[Problem to work on] From the entries below, copy exactly the lines from the one that contains "پانترک بودن یک" through the one that contains "مردم تبریز با", both included, and only those.

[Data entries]
-- Opening Marker --

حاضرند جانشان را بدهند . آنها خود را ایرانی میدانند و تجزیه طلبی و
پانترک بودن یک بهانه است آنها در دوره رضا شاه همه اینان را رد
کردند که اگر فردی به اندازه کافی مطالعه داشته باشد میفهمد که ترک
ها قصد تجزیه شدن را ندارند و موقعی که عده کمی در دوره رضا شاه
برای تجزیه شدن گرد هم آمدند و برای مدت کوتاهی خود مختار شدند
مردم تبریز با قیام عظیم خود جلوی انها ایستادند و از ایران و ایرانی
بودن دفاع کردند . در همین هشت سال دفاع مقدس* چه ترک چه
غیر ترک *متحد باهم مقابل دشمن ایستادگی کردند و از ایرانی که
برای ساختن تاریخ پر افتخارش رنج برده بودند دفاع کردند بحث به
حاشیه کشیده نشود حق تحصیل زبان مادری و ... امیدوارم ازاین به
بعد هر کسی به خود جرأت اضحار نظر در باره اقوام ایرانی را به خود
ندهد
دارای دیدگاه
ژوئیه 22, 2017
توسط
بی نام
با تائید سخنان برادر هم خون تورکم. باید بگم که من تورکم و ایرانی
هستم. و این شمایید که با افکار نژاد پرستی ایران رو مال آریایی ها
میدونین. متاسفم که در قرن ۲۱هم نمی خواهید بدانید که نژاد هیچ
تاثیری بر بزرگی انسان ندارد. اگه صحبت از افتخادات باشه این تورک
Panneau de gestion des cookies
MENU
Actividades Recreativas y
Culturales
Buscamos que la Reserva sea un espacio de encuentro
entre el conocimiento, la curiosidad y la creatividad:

-- Closing Marker --

[Your response]
پانترک بودن یک بهانه است آنها در دوره رضا شاه همه اینان را رد
کردند که اگر فردی به اندازه کافی مطالعه داشته باشد میفهمد که ترک
ها قصد تجزیه شدن را ندارند و موقعی که عده کمی در دوره رضا شاه
برای تجزیه شدن گرد هم آمدند و برای مدت کوتاهی خود مختار شدند
مردم تبریز با قیام عظیم خود جلوی انها ایستادند و از ایران و ایرانی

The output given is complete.